Go and read his whole point but let me say that a Judge named Antonin Gregory Scalia saw this coming a mile away as did an awful lot of us. When I made the argument saying that you can’t logically ban polygamy while allowing gay marriage in a discussion on Center of Mass podcast this year my host insisted that it was totally different.

I’ve talked about the ick factor in the past. And let me quote myself one more time:

This is a republic. If the people who support gay marriage can move enough of the public in the individual states or on a national level to support it in an actual vote then the more power to them. That is how a republic works. With the media’s help they are well on their way to doing so, but let the people vote for it and if you win, you win. If your argument holds water it should be capable of doing so and you should be able to make that argument stick.

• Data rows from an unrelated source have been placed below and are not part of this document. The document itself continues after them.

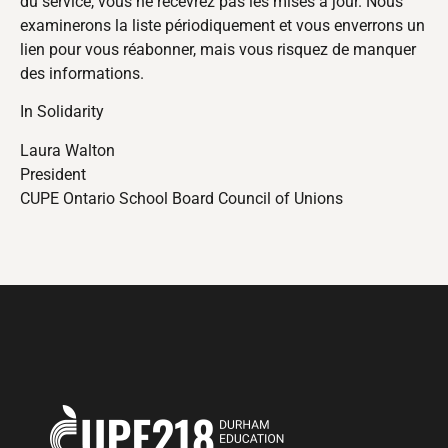
du service, vous ne recevrez pas les mises à jour. Nous
examinerons la liste périodiquement et vous enverrons un
lien pour vous réabonner, mais vous risquez de manquer
des informations.
In Solidarity
Laura Walton
President
CUPE Ontario School Board Council of Unions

Take out the word gay marriage and enter anything you want instead and the argument holds. The fact that a respected lawyer is actually making the case tells me this is already coming down the pike. And let me leave you with some John Nolte in terms of changing the culture with the help of the media:

And this is how cinematic propaganda works. Whether the filmmaker’s motivations are good or evil, the idea is to get decent and thoughtful people to start second guessing themselves as they’re enveloped in the dark and held captive by the powerful sound and fury of the moving picture. First we’re led to identify and sympathize with a particular character, then that character does something designed to challenge our belief structure

None of this is a bug. It’s a feature.